Department of Pharmaceutical Sciences, University of New Mexico College of Pharmacy, Albuquerque, NM, United States of America.
Department of Environmental Health Sciences, Mailman School of Public Health, Columbia University, New York, NY, United States of America.
PLoS One. 2019 Jul 31;14(7):e0220451. doi: 10.1371/journal.pone.0220451. eCollection 2019.
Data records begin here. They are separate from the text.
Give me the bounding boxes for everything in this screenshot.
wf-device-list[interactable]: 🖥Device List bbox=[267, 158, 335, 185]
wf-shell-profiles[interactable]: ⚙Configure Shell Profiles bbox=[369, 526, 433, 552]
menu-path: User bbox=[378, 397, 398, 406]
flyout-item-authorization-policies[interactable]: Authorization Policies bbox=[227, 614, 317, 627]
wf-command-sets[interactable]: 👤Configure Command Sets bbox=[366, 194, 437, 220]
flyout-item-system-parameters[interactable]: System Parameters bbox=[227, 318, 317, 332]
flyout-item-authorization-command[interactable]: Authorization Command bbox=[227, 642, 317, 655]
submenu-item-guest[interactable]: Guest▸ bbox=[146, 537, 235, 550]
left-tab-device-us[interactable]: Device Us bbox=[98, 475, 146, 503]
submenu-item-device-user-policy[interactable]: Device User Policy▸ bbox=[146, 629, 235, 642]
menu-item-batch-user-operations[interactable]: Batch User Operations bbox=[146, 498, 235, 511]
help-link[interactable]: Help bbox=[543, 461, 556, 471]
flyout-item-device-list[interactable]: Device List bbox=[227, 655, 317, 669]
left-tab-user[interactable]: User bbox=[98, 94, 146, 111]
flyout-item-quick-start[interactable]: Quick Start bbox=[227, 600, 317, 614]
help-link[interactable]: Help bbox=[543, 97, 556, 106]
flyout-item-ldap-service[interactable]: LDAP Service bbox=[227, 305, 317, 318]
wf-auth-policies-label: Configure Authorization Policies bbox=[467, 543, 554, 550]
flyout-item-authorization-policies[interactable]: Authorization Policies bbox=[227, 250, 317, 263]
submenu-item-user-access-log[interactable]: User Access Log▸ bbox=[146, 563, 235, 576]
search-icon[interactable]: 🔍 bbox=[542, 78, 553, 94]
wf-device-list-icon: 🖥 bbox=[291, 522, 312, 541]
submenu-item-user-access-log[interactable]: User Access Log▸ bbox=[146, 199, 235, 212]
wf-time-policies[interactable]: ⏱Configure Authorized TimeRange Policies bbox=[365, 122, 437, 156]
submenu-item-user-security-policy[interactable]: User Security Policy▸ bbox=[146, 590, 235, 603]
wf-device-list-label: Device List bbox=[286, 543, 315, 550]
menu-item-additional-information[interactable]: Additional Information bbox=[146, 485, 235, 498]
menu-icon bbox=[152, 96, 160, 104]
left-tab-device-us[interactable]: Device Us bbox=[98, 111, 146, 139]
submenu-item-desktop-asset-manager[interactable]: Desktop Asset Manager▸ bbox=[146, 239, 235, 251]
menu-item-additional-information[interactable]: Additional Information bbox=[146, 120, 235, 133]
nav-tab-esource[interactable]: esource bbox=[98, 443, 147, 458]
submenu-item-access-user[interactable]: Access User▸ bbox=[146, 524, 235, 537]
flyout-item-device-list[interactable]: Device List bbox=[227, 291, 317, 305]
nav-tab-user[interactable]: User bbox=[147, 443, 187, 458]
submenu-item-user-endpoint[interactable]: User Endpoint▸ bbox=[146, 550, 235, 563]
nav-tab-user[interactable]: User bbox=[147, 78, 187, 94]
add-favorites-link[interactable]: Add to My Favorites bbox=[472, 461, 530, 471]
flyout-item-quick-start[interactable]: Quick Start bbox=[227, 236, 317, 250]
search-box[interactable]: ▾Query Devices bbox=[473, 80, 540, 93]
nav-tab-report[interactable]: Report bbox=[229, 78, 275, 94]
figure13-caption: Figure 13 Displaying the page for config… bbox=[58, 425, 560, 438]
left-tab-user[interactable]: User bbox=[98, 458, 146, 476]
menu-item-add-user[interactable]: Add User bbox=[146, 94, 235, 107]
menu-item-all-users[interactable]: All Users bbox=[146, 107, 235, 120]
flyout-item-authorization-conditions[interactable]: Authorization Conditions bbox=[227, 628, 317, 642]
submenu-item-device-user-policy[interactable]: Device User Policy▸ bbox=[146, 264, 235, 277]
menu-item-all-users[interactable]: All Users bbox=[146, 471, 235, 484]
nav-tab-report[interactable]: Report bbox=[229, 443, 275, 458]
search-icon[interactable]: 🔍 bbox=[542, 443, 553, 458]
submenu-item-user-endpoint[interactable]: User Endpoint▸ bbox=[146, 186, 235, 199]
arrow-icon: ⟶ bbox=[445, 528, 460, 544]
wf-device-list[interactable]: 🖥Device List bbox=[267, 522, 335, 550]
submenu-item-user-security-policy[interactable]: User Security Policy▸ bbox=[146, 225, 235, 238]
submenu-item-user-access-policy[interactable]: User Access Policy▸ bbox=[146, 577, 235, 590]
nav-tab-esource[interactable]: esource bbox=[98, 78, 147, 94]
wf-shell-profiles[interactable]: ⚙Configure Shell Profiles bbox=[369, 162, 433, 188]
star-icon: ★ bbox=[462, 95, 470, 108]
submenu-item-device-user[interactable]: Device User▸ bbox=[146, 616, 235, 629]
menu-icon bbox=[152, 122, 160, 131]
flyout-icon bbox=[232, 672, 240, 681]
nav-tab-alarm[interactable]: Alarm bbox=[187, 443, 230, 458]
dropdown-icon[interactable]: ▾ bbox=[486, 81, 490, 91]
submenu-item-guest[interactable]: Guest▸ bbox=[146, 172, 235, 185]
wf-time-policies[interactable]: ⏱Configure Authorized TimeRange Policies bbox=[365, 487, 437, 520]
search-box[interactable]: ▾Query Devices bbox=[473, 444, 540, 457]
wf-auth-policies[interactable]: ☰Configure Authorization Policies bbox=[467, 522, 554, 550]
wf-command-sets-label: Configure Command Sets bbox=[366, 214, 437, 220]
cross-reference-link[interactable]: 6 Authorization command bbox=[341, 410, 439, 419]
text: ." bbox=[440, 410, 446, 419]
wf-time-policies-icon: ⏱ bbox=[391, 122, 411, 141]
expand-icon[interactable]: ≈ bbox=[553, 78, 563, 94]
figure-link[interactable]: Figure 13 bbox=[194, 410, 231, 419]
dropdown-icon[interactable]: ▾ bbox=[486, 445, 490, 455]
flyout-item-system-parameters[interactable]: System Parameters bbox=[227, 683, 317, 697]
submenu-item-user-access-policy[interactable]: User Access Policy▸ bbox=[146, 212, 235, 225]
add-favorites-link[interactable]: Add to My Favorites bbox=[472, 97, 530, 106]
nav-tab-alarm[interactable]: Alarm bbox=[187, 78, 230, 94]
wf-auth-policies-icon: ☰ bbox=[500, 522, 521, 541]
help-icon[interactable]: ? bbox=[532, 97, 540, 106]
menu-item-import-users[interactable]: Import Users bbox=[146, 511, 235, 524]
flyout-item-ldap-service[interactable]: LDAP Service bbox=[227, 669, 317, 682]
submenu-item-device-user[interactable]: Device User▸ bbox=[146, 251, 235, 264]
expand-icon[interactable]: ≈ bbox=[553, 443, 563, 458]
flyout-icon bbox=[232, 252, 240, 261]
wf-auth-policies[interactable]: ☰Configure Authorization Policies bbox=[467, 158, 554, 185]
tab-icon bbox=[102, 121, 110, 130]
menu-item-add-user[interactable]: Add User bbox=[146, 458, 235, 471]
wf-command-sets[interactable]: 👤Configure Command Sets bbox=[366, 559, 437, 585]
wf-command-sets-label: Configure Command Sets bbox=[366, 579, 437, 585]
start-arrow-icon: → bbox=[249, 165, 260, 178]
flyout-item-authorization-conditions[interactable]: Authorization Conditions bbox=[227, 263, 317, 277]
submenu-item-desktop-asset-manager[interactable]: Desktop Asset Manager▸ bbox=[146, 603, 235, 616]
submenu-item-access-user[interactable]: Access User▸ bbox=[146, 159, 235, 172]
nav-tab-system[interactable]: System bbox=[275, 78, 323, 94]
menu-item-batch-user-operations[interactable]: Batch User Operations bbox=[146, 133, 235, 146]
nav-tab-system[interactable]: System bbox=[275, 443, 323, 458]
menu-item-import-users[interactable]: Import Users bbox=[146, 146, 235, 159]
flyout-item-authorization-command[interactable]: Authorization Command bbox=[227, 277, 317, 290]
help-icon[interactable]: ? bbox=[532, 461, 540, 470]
Exposures to environmental arsenic (As) and polycyclic aromatic hydrocarbons (PAH) have been shown to independently cause dysregulation of immune function. Little data exists on the associations between combined exposures to As and PAH with immunotoxicity in humans. In this work we examined associations between As and PAH exposures with lymphoid cell populations in human peripheral blood mononuclear cells (PBMC), as well as alterations in differentiation and activation of B and T cells. Two hundred men, participating in the Health Effects of Arsenic Longitudinal Study (HEALS) in Bangladesh, were selected for the present study based on their exposure to As from drinking water and their cigarette smoking status. Blood and urine samples were collected from study participants. We utilized multiparameter flow cytometry in PBMC to identify immune cells (B, T, monocytes, NK) as well as the T-helper (Th) cell subsets (Th1, Th2, Th17, and Tregs) following ex vivo activation. We did not find evidence of interactions between As and PAH exposures. However, individual exposures (As or PAH) were associated with changes to immune cell populations, including Th cell subsets. Arsenic exposure was associated with an increase in the percentage of Th cells, and dose dependent changes in monocytes, NKT cells and a monocyte subset. Within the Th cell subset we found that Arsenic exposure was also associated with a significant increase in the percentage of circulating proinflammatory Th17 cells. PAH exposure was associated with changes in T cells, monocytes and T memory (Tmem) cells and with changes in Th, Th1, Th2 and Th17 subsets all of which were non-monotonic (dose dependent). Alterations of immune cell populations caused by environmental exposures to As and PAH may result in adverse health outcomes, such as changes in systemic inflammation, immune suppression, or autoimmunity.
暴露于环境砷(As)和多环芳烃(PAH)已被证明会独立导致免疫功能失调。关于 As 和 PAH 联合暴露与人类免疫毒性之间的关联,数据很少。在这项工作中,我们研究了 As 和 PAH 暴露与人类外周血单个核细胞(PBMC)中淋巴样细胞群之间的关联,以及 B 和 T 细胞分化和激活的改变。在孟加拉国进行的砷纵向研究(HEALS)中,根据他们饮用水中的砷暴露和吸烟状况,从 200 名男性中选择了本研究的参与者。从研究参与者中采集了血液和尿液样本。我们利用 PBMC 中的多参数流式细胞术来识别免疫细胞(B、T、单核细胞、NK)以及 T 辅助(Th)细胞亚群(Th1、Th2、Th17 和 Tregs)在体外激活后。我们没有发现 As 和 PAH 暴露之间存在相互作用的证据。然而,个体暴露(As 或 PAH)与免疫细胞群体的变化有关,包括 Th 细胞亚群。砷暴露与 Th 细胞百分比的增加以及单核细胞、NKT 细胞和单核细胞亚群的剂量依赖性变化有关。在 Th 细胞亚群中,我们发现砷暴露也与循环前炎性 Th17 细胞百分比的显著增加有关。PAH 暴露与 T 细胞、单核细胞和 T 记忆(Tmem)细胞的变化以及 Th、Th1、Th2 和 Th17 亚群的变化有关,所有这些变化都是非线性的(剂量依赖性的)。环境暴露于 As 和 PAH 引起的免疫细胞群体的改变可能导致不良的健康后果,例如系统性炎症、免疫抑制或自身免疫的改变。